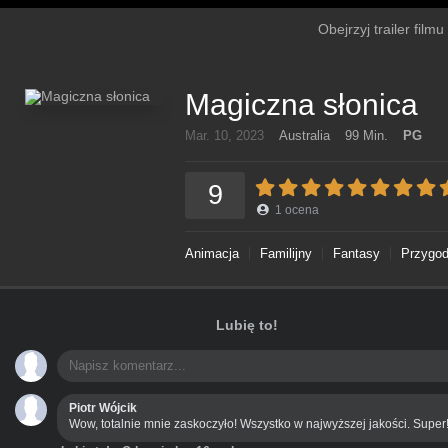
Obejrzyj trailer film
Magiczna słonica
Mar. 10, 2023
Australia
99 Min.
PG
9
1
ocena
Animacja
Familijny
Fantasy
Przygo
Lubię to!
Piotr Wójcik
Wow, totalnie mnie zaskoczyło! Wszystko w najwyższej jakości. Super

TO DO — Make an exact copy of the listing. Do not carry over its pictures.

EXERCISE RESPONSE —
Obejrzyj trailer film
Magiczna słonica
Mar. 10, 2023
Australia
99 Min.
PG
9
1
ocena
Animacja
Familijny
Fantasy
Przygo
Lubię to!
Piotr Wójcik
Wow, totalnie mnie zaskoczyło! Wszystko w najwyższej jakości. Super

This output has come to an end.